Summary. The paper introduces Can-SAVE, a system that extracts survival-analysis variables from EHR event sequences and feeds them into a gradient-boosting model to produce population-scale cancer risk rankings. It reports a retrospective evaluation on 1.9M patients showing 4-10x higher detection rates at fixed screening volumes and AP of 0.228 versus 0.193 for the strongest baseline, plus a prospective pilot on 426K patients yielding +91% detection rate and +36% coverage relative to the national protocol, with claimed scalability to 1M patients in under three hours on standard hardware. Code for training and feature engineering is released.

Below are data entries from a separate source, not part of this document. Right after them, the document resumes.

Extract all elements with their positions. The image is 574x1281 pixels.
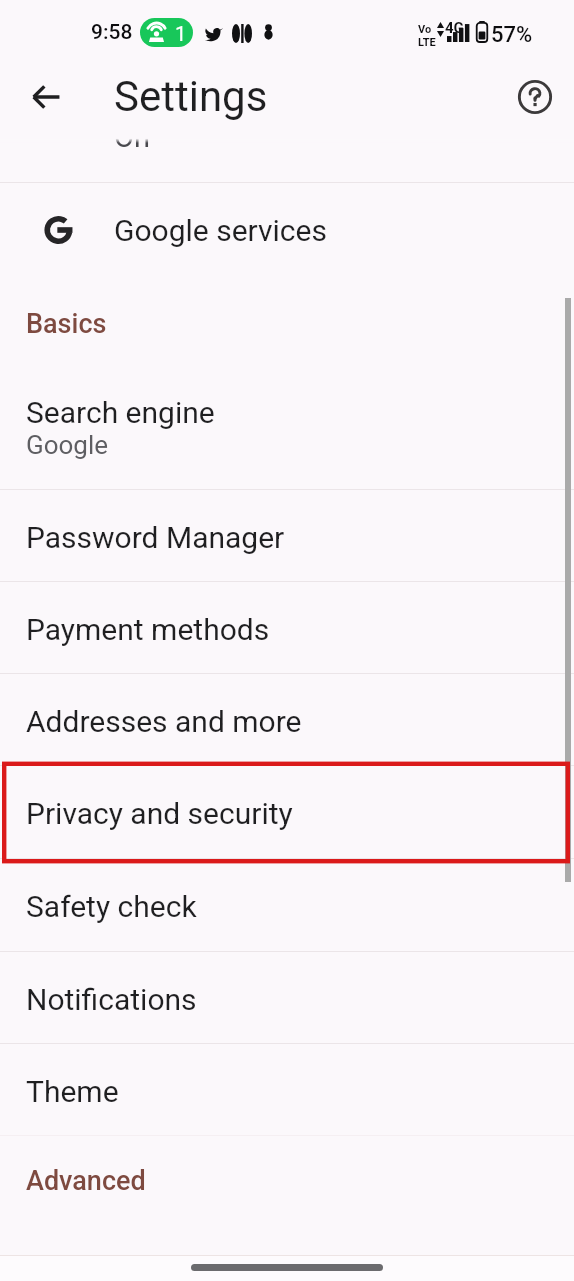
staticText: Settings [114,72,268,121]
staticText: Basics [26,308,107,340]
staticText: Privacy and security [26,796,293,831]
button[interactable]: Help [510,72,560,122]
staticText: Google services [114,213,327,248]
staticText: Payment methods [26,612,270,647]
button[interactable]: Notifications [0,951,574,1043]
staticText: 57% [491,22,533,48]
staticText: 4G [445,19,464,37]
button[interactable]: Back [19,70,73,124]
staticText: Password Manager [26,520,285,555]
staticText: Google [26,430,109,460]
button[interactable]: Safety check [0,858,574,950]
button[interactable]: Search engine [0,360,574,489]
staticText: Notifications [26,982,197,1017]
staticText: Advanced [26,1165,146,1197]
staticText: 1 [175,22,187,45]
button[interactable]: Payment methods [0,581,574,673]
button[interactable]: Theme [0,1043,574,1135]
button[interactable]: Privacy and security [0,765,574,857]
button[interactable]: Google services [0,183,574,290]
button[interactable]: Password Manager [0,489,574,581]
button[interactable]: Addresses and more [0,673,574,765]
staticText: LTE [418,36,436,49]
staticText: Theme [26,1074,119,1109]
staticText: Addresses and more [26,704,302,739]
staticText: 9:58 [91,20,133,45]
staticText: Vo [418,23,432,36]
staticText: Safety check [26,889,197,924]
staticText: Search engine [26,395,215,430]
staticText: On [114,136,150,154]
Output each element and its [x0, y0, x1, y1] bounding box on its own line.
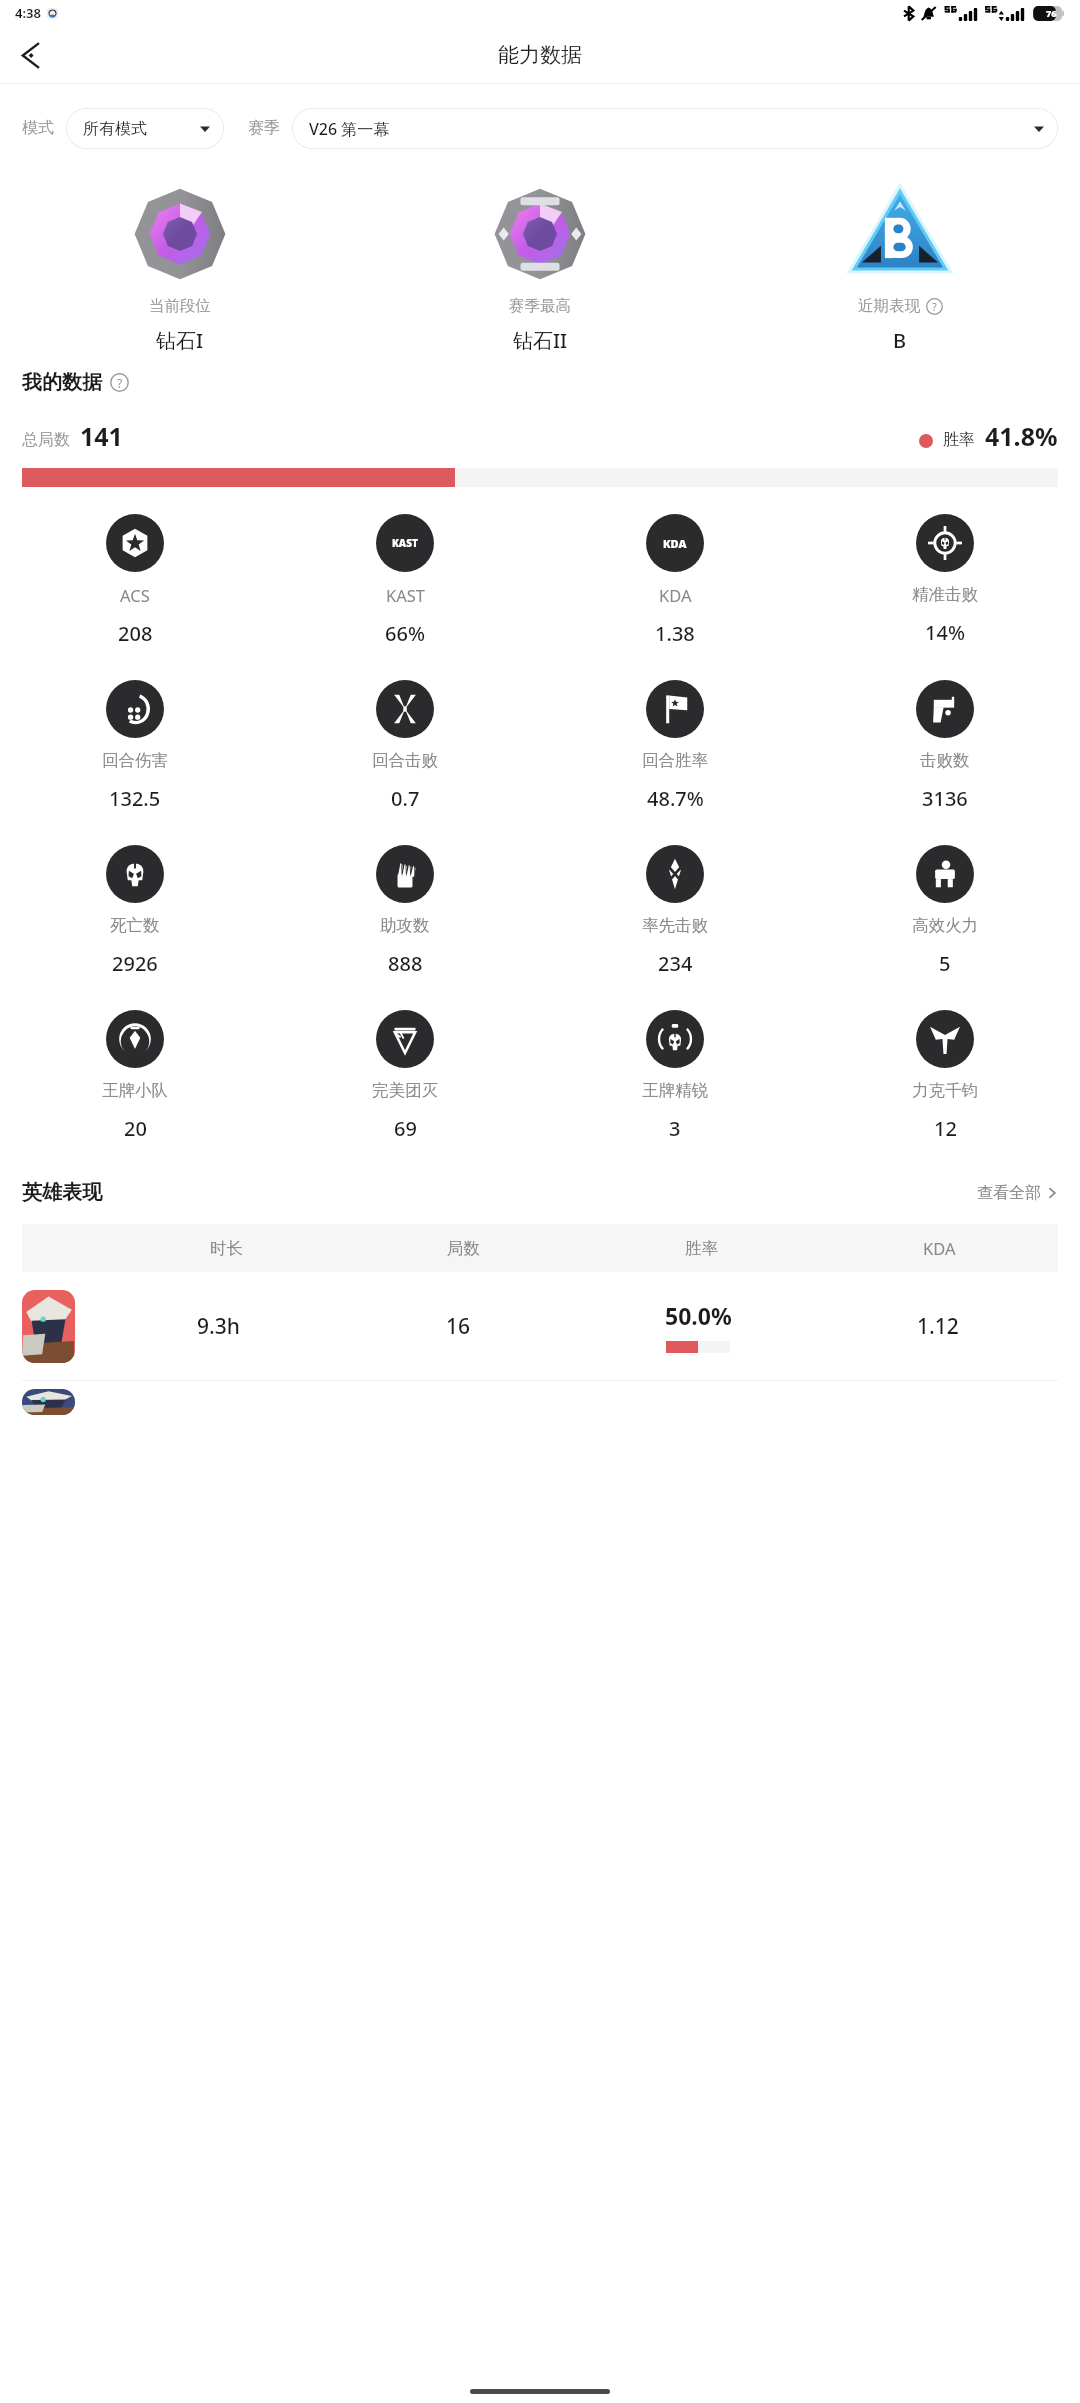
- staticText: 76: [1046, 7, 1057, 19]
- button[interactable]: 近期表现: [720, 178, 1080, 354]
- button[interactable]: 回合伤害: [0, 680, 270, 812]
- button[interactable]: 回合胜率: [540, 680, 810, 812]
- staticText: 局数: [447, 1238, 480, 1259]
- staticText: 胜率: [943, 430, 975, 450]
- button[interactable]: 9.3h: [22, 1272, 1058, 1380]
- staticText: 50.0%: [665, 1300, 732, 1331]
- button[interactable]: 英雄表现: [22, 1180, 1058, 1205]
- button[interactable]: Back: [8, 31, 56, 79]
- button[interactable]: 率先击败: [540, 845, 810, 977]
- staticText: 回合伤害: [102, 750, 168, 771]
- staticText: 0.7: [391, 785, 420, 812]
- staticText: 208: [118, 620, 153, 647]
- staticText: 回合击败: [372, 750, 438, 771]
- staticText: V26 第一幕: [309, 118, 390, 140]
- staticText: B: [893, 327, 907, 354]
- staticText: 总局数: [22, 430, 70, 450]
- button[interactable]: 赛季最高: [360, 178, 720, 354]
- staticText: 王牌小队: [102, 1080, 168, 1101]
- staticText: ?: [117, 375, 123, 391]
- button[interactable]: 当前段位: [0, 178, 360, 354]
- button[interactable]: ACS: [0, 514, 270, 647]
- staticText: 4:38: [15, 4, 41, 22]
- button[interactable]: 回合击败: [270, 680, 540, 812]
- button[interactable]: V26 第一幕: [292, 108, 1058, 149]
- staticText: 1.38: [655, 620, 695, 647]
- staticText: 48.7%: [647, 785, 704, 812]
- staticText: ACS: [120, 584, 150, 606]
- staticText: 234: [658, 950, 693, 977]
- staticText: 1.12: [917, 1312, 959, 1341]
- staticText: 力克千钧: [912, 1080, 978, 1101]
- button[interactable]: 王牌精锐: [540, 1010, 810, 1142]
- button[interactable]: 死亡数: [0, 845, 270, 977]
- staticText: 66%: [385, 620, 425, 647]
- staticText: 132.5: [109, 785, 161, 812]
- staticText: 3: [669, 1115, 681, 1142]
- staticText: 888: [388, 950, 423, 977]
- staticText: 14%: [925, 619, 965, 646]
- staticText: 能力数据: [498, 42, 582, 68]
- button[interactable]: KDA: [540, 514, 810, 647]
- staticText: 赛季最高: [509, 296, 571, 316]
- staticText: 69: [394, 1115, 417, 1142]
- staticText: 率先击败: [642, 915, 708, 936]
- staticText: 钻石I: [156, 327, 204, 354]
- staticText: 我的数据: [22, 370, 102, 395]
- staticText: 所有模式: [83, 119, 147, 139]
- staticText: 死亡数: [110, 915, 160, 936]
- staticText: 近期表现: [858, 296, 920, 316]
- button[interactable]: 击败数: [810, 680, 1080, 812]
- staticText: 模式: [22, 118, 54, 138]
- staticText: 助攻数: [380, 915, 430, 936]
- staticText: 回合胜率: [642, 750, 708, 771]
- staticText: 20: [124, 1115, 147, 1142]
- staticText: 钻石II: [513, 327, 568, 354]
- button[interactable]: 助攻数: [270, 845, 540, 977]
- staticText: 12: [934, 1115, 957, 1142]
- button[interactable]: 精准击败: [810, 514, 1080, 646]
- button[interactable]: 完美团灭: [270, 1010, 540, 1142]
- staticText: KDA: [663, 536, 687, 551]
- staticText: KAST: [392, 536, 418, 550]
- staticText: 赛季: [248, 118, 280, 138]
- staticText: 41.8%: [985, 419, 1058, 453]
- button[interactable]: 高效火力: [810, 845, 1080, 977]
- staticText: 16: [446, 1312, 471, 1341]
- button[interactable]: [22, 1381, 1058, 1415]
- staticText: KDA: [659, 584, 692, 606]
- button[interactable]: 力克千钧: [810, 1010, 1080, 1142]
- staticText: 胜率: [685, 1238, 718, 1259]
- staticText: 高效火力: [912, 915, 978, 936]
- button[interactable]: KAST: [270, 514, 540, 647]
- staticText: KAST: [386, 584, 425, 606]
- staticText: 精准击败: [912, 584, 978, 605]
- staticText: 王牌精锐: [642, 1080, 708, 1101]
- staticText: 2926: [112, 950, 158, 977]
- staticText: 完美团灭: [372, 1080, 438, 1101]
- staticText: 3136: [922, 785, 968, 812]
- staticText: 时长: [210, 1238, 243, 1259]
- button[interactable]: 王牌小队: [0, 1010, 270, 1142]
- staticText: 英雄表现: [22, 1180, 102, 1205]
- button[interactable]: Help: [110, 373, 129, 392]
- staticText: 查看全部: [977, 1183, 1041, 1203]
- staticText: 141: [80, 419, 123, 453]
- staticText: KDA: [923, 1237, 956, 1259]
- staticText: ?: [932, 299, 937, 314]
- staticText: 9.3h: [197, 1312, 240, 1341]
- staticText: 击败数: [920, 750, 970, 771]
- staticText: 5: [939, 950, 951, 977]
- button[interactable]: 所有模式: [66, 108, 224, 149]
- staticText: 当前段位: [149, 296, 211, 316]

Significance. If the empirical claims survive scrutiny for confounding, the work would demonstrate that lightweight survival-derived features from routine EHR can materially improve cancer detection at national scale without specialized imaging or lab data. The public code release is a concrete strength supporting reproducibility.

major comments (2)

[Abstract] Abstract: the headline metrics (4-10x detection, AP 0.228 vs 0.193, +91% prospective lift) are presented without any description of survival-model training procedure, censoring mechanism, feature construction from event sequences, or statistical significance testing; these omissions are load-bearing because the central claim is that the observed lifts reflect genuine pre-symptomatic risk rather than artifacts of model specification.
[Evaluation] Evaluation sections: no region-holdout experiments, no access-adjusted covariates, and no explicit debiasing for visit-frequency or coding-practice differences across the five Russian regions are reported. Because the skeptic concern (EHR events may encode utilization patterns correlated with screening uptake) directly threatens the generalizability of both the retrospective and prospective results, this gap must be closed for the performance claims to be credible.

minor comments (1)

[Abstract] The abstract states the study spans 2.5M adults yet reports retrospective results on 1.9M and prospective on 426K; a brief reconciliation of the overlap or exclusion criteria would improve clarity.

Simulated Author's Rebuttal

2 responses · 0 unresolved

We thank the referee for the constructive feedback. Below we respond point-by-point to the major comments, indicating planned revisions to strengthen the manuscript.

read point-by-point responses

Referee: [Abstract] Abstract: the headline metrics (4-10x detection, AP 0.228 vs 0.193, +91% prospective lift) are presented without any description of survival-model training procedure, censoring mechanism, feature construction from event sequences, or statistical significance testing; these omissions are load-bearing because the central claim is that the observed lifts reflect genuine pre-symptomatic risk rather than artifacts of model specification.

Authors: We agree the abstract is concise and omits these details. The Methods section of the manuscript specifies a Cox proportional-hazards survival model trained on longitudinal EHR event sequences, with right-censoring at last observation or study end, time-to-event summary statistics as features, and bootstrap-based significance assessment. We will revise the abstract to include a brief clause describing the survival-model training, censoring, and feature construction so that the performance claims are contextualized. revision: yes
Referee: [Evaluation] Evaluation sections: no region-holdout experiments, no access-adjusted covariates, and no explicit debiasing for visit-frequency or coding-practice differences across the five Russian regions are reported. Because the skeptic concern (EHR events may encode utilization patterns correlated with screening uptake) directly threatens the generalizability of both the retrospective and prospective results, this gap must be closed for the performance claims to be credible.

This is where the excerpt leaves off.